YOUR TASK: Copy the result of filtering the entries below for lines that include the string "github".

------------------------------------------------------------------------

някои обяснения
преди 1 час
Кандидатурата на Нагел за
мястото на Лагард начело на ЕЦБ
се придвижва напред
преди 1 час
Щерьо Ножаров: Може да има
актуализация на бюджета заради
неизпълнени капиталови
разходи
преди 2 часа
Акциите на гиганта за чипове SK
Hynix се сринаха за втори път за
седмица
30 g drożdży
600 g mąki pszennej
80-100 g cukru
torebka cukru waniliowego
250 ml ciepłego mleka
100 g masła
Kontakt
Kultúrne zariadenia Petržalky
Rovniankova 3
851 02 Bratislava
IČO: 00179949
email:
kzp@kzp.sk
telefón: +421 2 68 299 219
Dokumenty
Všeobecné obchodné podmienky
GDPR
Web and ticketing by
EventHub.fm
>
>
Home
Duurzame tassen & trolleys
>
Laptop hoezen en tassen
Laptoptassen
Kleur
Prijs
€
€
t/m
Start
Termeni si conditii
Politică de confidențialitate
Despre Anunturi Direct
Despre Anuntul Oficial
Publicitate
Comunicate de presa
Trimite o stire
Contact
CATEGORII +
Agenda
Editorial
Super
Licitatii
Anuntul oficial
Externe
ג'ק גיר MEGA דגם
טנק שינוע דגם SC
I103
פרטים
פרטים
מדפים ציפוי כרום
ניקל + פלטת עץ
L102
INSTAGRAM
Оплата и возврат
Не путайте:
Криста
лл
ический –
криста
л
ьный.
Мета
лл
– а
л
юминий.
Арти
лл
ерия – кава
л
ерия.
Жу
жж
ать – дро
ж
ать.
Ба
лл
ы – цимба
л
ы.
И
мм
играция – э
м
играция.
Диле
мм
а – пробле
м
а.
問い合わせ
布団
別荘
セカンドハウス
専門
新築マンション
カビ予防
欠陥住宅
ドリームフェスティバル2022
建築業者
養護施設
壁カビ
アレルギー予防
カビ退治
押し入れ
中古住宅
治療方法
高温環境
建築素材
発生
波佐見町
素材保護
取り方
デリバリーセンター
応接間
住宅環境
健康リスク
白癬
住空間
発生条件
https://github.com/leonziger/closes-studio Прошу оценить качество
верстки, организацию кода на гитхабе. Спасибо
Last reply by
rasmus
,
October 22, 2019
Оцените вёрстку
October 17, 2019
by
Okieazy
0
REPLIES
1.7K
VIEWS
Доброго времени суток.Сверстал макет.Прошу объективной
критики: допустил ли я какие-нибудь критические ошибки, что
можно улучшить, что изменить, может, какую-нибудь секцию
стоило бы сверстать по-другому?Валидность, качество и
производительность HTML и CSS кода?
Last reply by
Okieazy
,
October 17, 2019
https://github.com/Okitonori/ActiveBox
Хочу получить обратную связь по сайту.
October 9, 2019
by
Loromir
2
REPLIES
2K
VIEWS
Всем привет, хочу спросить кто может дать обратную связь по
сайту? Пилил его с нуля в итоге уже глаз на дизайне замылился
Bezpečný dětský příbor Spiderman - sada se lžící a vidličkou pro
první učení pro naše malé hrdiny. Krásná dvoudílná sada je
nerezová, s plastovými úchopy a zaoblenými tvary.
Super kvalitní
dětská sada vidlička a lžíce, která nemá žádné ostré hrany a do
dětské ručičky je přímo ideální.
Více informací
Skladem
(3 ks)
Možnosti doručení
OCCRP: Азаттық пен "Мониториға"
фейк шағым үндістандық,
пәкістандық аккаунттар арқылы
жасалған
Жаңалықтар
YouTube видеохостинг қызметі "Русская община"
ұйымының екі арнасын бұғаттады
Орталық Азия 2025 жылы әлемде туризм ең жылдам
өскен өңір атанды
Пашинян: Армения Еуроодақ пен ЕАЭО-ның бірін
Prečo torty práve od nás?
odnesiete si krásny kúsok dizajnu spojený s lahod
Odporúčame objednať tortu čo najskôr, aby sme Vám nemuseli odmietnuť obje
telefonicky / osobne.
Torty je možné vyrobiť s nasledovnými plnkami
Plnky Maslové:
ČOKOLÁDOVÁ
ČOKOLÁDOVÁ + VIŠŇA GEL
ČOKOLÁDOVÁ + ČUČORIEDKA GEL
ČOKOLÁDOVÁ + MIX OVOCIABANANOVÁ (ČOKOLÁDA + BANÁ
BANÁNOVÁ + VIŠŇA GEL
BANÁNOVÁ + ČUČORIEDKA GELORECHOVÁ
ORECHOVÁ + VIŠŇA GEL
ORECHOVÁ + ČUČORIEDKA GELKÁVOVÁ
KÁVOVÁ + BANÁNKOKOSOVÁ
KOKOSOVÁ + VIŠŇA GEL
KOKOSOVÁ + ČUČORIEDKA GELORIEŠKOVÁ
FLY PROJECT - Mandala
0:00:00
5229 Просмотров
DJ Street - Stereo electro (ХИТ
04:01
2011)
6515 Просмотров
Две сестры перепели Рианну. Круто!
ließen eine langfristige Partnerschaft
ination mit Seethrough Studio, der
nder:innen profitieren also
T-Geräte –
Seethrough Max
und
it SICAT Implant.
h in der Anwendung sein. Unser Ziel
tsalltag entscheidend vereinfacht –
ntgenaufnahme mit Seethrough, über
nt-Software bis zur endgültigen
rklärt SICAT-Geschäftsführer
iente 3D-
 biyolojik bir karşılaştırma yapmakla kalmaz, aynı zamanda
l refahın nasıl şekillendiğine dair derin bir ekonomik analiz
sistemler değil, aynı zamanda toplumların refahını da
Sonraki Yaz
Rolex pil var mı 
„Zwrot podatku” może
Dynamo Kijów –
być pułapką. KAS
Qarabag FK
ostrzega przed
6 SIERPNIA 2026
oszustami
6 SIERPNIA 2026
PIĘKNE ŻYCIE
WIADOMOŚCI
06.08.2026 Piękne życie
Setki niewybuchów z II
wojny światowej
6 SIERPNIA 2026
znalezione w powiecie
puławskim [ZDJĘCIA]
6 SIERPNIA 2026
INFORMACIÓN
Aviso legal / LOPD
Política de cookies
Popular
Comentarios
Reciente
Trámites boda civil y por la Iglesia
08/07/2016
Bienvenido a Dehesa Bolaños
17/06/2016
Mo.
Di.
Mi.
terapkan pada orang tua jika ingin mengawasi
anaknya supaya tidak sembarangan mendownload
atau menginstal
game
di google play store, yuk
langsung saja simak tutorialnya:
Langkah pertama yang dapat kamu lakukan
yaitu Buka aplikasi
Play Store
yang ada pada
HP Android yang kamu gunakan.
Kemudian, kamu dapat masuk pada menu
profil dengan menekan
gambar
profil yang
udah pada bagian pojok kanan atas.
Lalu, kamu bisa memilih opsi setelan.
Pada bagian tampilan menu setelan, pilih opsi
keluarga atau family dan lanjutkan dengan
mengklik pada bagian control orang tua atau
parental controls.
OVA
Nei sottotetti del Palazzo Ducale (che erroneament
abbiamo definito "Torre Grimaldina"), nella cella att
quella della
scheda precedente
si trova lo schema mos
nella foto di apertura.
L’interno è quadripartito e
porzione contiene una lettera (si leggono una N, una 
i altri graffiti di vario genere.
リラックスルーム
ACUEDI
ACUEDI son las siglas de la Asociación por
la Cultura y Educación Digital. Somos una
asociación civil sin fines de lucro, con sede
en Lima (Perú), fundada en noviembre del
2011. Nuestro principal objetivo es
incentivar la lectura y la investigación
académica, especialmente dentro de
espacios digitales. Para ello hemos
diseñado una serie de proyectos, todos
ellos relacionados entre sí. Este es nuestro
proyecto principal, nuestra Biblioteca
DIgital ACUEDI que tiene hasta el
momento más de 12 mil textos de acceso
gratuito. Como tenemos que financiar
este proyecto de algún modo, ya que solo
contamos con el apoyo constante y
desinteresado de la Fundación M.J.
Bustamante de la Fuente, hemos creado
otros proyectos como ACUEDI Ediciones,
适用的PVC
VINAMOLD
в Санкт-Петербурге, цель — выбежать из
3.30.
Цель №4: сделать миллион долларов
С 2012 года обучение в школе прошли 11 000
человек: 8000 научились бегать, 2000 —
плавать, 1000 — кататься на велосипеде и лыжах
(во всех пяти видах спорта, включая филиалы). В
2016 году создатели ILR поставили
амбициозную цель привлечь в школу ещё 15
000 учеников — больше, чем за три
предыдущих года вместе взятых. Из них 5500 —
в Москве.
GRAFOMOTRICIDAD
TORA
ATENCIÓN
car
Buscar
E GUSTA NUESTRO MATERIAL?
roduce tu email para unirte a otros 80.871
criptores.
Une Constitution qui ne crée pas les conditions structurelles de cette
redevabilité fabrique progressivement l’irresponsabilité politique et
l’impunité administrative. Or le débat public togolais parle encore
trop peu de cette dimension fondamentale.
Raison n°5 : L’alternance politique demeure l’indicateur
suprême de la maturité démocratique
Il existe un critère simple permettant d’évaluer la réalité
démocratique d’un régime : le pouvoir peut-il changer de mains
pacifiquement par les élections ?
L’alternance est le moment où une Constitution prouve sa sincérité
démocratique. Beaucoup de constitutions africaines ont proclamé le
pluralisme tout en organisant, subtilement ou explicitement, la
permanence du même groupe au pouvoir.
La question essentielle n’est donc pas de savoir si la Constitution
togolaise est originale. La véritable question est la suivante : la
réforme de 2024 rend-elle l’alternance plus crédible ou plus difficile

------------------------------------------------------------------------

PROBLEM SOLUTION:
https://github.com/leonziger/closes-studio Прошу оценить качество
https://github.com/Okitonori/ActiveBox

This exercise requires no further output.